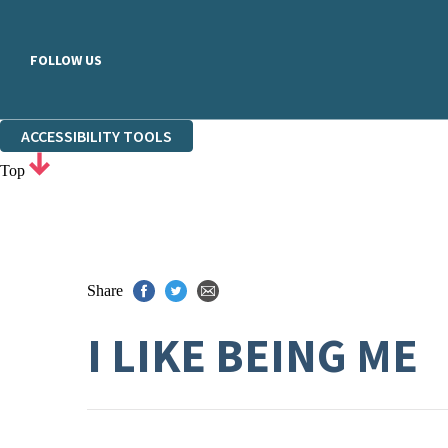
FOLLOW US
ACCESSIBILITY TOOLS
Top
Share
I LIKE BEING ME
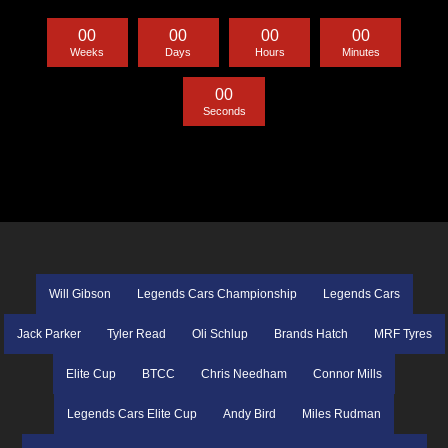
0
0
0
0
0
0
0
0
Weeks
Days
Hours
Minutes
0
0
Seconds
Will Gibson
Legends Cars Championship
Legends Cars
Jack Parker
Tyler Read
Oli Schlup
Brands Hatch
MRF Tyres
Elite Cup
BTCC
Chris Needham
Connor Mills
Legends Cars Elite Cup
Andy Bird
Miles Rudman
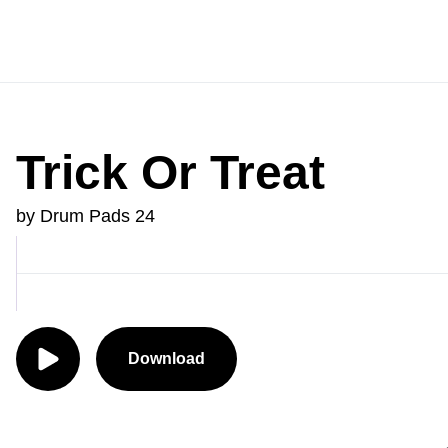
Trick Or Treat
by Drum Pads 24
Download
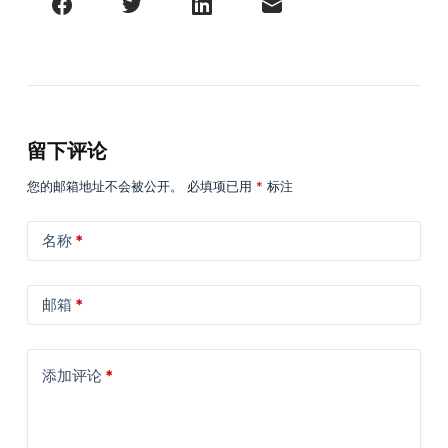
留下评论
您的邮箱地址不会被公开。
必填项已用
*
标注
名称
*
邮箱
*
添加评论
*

--

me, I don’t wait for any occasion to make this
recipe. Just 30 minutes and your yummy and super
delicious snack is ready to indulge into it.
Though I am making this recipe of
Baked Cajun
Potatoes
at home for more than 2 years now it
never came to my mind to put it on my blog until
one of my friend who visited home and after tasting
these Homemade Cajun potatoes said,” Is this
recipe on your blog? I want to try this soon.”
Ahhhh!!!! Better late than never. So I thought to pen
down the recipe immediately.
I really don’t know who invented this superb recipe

==

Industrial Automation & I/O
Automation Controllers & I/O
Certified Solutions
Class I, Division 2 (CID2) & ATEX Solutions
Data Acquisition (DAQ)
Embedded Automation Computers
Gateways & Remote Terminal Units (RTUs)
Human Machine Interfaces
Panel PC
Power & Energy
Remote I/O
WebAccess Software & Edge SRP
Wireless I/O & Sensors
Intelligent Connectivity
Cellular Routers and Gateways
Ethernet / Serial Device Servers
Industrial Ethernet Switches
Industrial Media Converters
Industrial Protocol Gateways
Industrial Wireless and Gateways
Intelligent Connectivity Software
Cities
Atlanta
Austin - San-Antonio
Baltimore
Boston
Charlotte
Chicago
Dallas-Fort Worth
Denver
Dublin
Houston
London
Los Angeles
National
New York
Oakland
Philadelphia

Problem.
Where the data above reaches the line holding "Though I am making this recipe of", begin printing, and stop after the line holding "I really don’t". Each line must be reproduced exactly, with nothing else added.

Your response.
Though I am making this recipe of
Baked Cajun
Potatoes
at home for more than 2 years now it
never came to my mind to put it on my blog until
one of my friend who visited home and after tasting
these Homemade Cajun potatoes said,” Is this
recipe on your blog? I want to try this soon.”
Ahhhh!!!! Better late than never. So I thought to pen
down the recipe immediately.
I really don’t know who invented this superb recipe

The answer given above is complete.